Significant Progress Achieved in Marine-Derived NLRP3 Inflammasome Inhibitor Research

Recently, the team led by Prof. Li Dehai from OUC’s School of Medicine and Pharmacy, the MoE Key Laboratory of Marine Drugs, the Marine Drugs and Biological Products Function Laboratory of Qingdao Marine Science and Technology Center, and the Marine Biomedical Research Institute of Qingdao, has made significant advances in marine-derived NLRP3 inflammasome inhibitors. The research findings have been published in the prestigious journals Journal of the American Chemical Society and Angewandte Chemie International Edition. The papers are titled “Sorbremnoids A and B: NLRP3 Inflammasome Inhibitors Discovered from Spatially Restricted Crosstalk of Biosynthetic Pathways” and “Discovery, Total Synthesis, and Anti-inflammatory Evaluation of Naturally Occurring Naphthopyrone-Macrolide Hybrids as Potent NLRP3 Inflammasome Inhibitors”, respectively.


The researchers discovered three hybrid natural products (hbNPs) with novel skeletons—Sorbremnoid A (1), Sorbremnoid B (2), and Sorbtalone (3)—by activating the silent biosynthetic gene clusters in the endophytic fungus Penicillium citrinum HDN11-186, isolated from the Suaeda salsa growing in coastal salt-flats. During the biosynthesis of compounds 1-3, three independent gene clusters (pci9, pci56, and pcisor) synthesized highly reactive monomers (9a/b, scytalone-DH, and sorbicillinol) and formed hybrid dimers through regio- and stereoselective IMDA cyclization. Using gene knockout, quantum chemical calculations, and fluorescence-labeled protein localization, the researchers proposed the spatial biosynthesis process of these dimers at the cellular level. They found that Sorbremnoid A directly targets the NLRP3 protein, effectively inhibiting the assembly and activation of the NLRP3 inflammasome, and promoting healing of hard-to-heal wounds in diabetic mouse models.

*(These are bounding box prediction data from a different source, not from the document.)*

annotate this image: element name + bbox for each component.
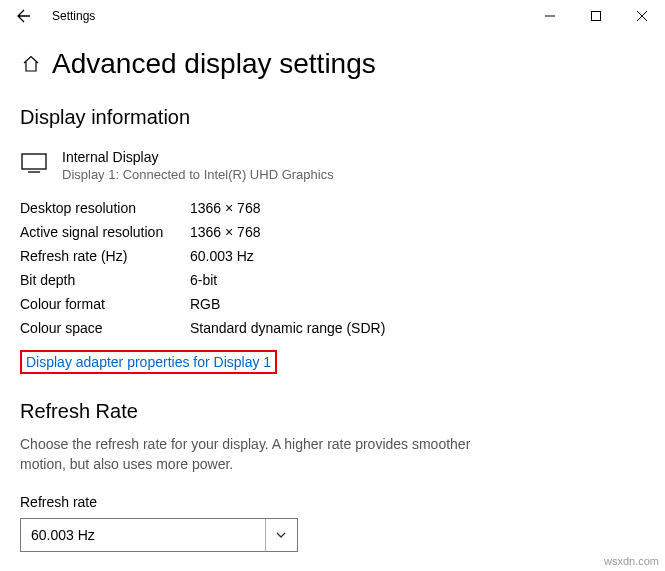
refresh-rate-select[interactable]: 60.003 Hz: [20, 518, 298, 552]
minimize-button[interactable]: [527, 0, 573, 32]
arrow-left-icon: [16, 8, 32, 24]
spec-label-refresh-rate: Refresh rate (Hz): [20, 248, 190, 264]
page-header: Advanced display settings: [20, 48, 645, 80]
highlight-annotation: Display adapter properties for Display 1: [20, 350, 277, 374]
back-button[interactable]: [8, 8, 40, 24]
spec-value-active-signal: 1366 × 768: [190, 224, 645, 240]
display-spec-table: Desktop resolution 1366 × 768 Active sig…: [20, 200, 645, 336]
watermark: wsxdn.com: [604, 555, 659, 567]
window-title: Settings: [52, 9, 95, 23]
home-icon-svg: [21, 54, 41, 74]
display-subtitle: Display 1: Connected to Intel(R) UHD Gra…: [62, 167, 334, 182]
spec-value-colour-space: Standard dynamic range (SDR): [190, 320, 645, 336]
spec-label-desktop-resolution: Desktop resolution: [20, 200, 190, 216]
svg-rect-2: [22, 154, 46, 169]
spec-value-desktop-resolution: 1366 × 768: [190, 200, 645, 216]
titlebar: Settings: [0, 0, 665, 32]
display-info-heading: Display information: [20, 106, 645, 129]
chevron-down-icon: [265, 519, 295, 551]
content-area: Advanced display settings Display inform…: [0, 32, 665, 571]
close-icon: [637, 11, 647, 21]
refresh-rate-description: Choose the refresh rate for your display…: [20, 435, 520, 474]
spec-label-colour-space: Colour space: [20, 320, 190, 336]
svg-rect-1: [592, 12, 601, 21]
refresh-rate-selected-value: 60.003 Hz: [31, 527, 95, 543]
close-button[interactable]: [619, 0, 665, 32]
spec-label-bit-depth: Bit depth: [20, 272, 190, 288]
refresh-rate-heading: Refresh Rate: [20, 400, 645, 423]
monitor-icon: [20, 149, 48, 177]
display-adapter-link[interactable]: Display adapter properties for Display 1: [22, 352, 275, 372]
display-identity: Internal Display Display 1: Connected to…: [20, 149, 645, 182]
spec-value-bit-depth: 6-bit: [190, 272, 645, 288]
home-icon[interactable]: [20, 53, 42, 75]
spec-label-active-signal: Active signal resolution: [20, 224, 190, 240]
page-title: Advanced display settings: [52, 48, 376, 80]
display-name: Internal Display: [62, 149, 334, 165]
minimize-icon: [545, 11, 555, 21]
window-controls: [527, 0, 665, 32]
spec-value-colour-format: RGB: [190, 296, 645, 312]
maximize-button[interactable]: [573, 0, 619, 32]
maximize-icon: [591, 11, 601, 21]
refresh-rate-select-label: Refresh rate: [20, 494, 645, 510]
spec-value-refresh-rate: 60.003 Hz: [190, 248, 645, 264]
spec-label-colour-format: Colour format: [20, 296, 190, 312]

Furthermore, the team isolated a series of unique polycyclic skeleton naphthopyrone-macrolide hybrids, gymnoasins A-C, from the metabolic products of the fungus Pseudogymnoascus sp., collected from intertidal sediment samples from the Fildes Peninsula in Antarctica. Using the Michael addition/hemiketalization cascade reaction, they achieved the total chemical synthesis of gymnoasin A, accurately identifying its chemical structure and addressing the issue of natural drug supply constraints. Subsequent studies revealed that gymnoasin A exhibits anti-inflammatory effects by specifically inhibiting the NLRP3 inflammasome in both cellular and animal models.